Later they told me, that someone has tried to get data from the "BKA" (Similar to the US FBI) via an SQLi.
Afer arround 1 and a half year, I've got my hardware back...
Also, I don't ignore any email by provider. You could've just blocked the mentioned ports or googled for complete info.
You'd be surprised.
I suggest that we get our feet back on the ground.
For a start, as OP seems to not live in germany and from what little he told us I do not even think that there is trouble with the german law. I rather presume that there is trouble brewing in OP's country and that the german simply acted upon an inter-agency agreement.
As for what to do, no you must not lawyer up right away. In most european countries you can simply contact the relevant authorities (those who took your servers away) and they MUST (and usually will without much trouble) tell you the legal basis for their actions which in cases like this translates pretty much to telling you why, on whose request, and what exactly (a single disk of an array, the whole machine, etc) was taken away and why you are accused of (if you are accused of anything) and by whom.

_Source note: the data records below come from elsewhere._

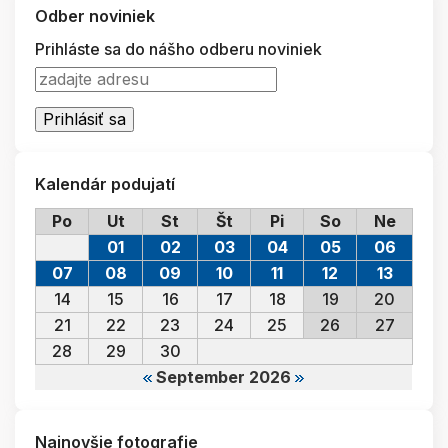
Odber noviniek
Prihláste sa do nášho odberu noviniek
Kalendár podujatí
Po
Ut
St
Št
Pi
So
Ne
01
02
03
04
05
06
07
08
09
10
11
12
13
14
15
16
17
18
19
20
21
22
23
24
25
26
27
28
29
30
September 2026
Najnovšie fotografie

The only real problem often is that the authorities don't give that information to just anyone saying he's you. An email will probably not be sufficient. On the other hand they MUST (they are bound by law) inform you even without being asked by themselves, which, however, might take aeons through the diverse bureaucracy stages plus translation, etc.
The bad news is twofold. a) (Particularly) german authorities are known to be very backwater (in IT) and very slow (and utterly "orderly", read bureaucratic). Chances are you'll see your disk(s) no sooner than grandma has more RAM in her PC than the size of those disks is. b) Unless you are a very big and well connected player you have zero chances to fight back, even if they do outright illegal things (which quite often happened in diverse european countries). In other words: Just forget that disk and consider it dead scrap metal (which it will be anyway once they return it should they ever do that). Also forget any funny ideas about compensation for burden and/or loss suffered.
Finally, think about what has happened and particularly what lead to this situation. You might also want to consider whether hosting in germany was a smart thing to do in the first place. Keep in mind that germany (the politicians) paints itself as very liberal and open (so much so that most germans believe it themselves), is however in fact a strange breed. Indeed very liberal in some areas but arch-anal in others (unfortunately many IT related things being in the latter category).
@bsdguy You should start writing a tl;dr snippet for us poor mobile users. It’s hard sometimes to make out what you write when the text is so tiny
I read it all on a 3yo phone...and I have middle aged eyes!
Keyboard warrior rule #1: Make your message short because not many reads tl;dr.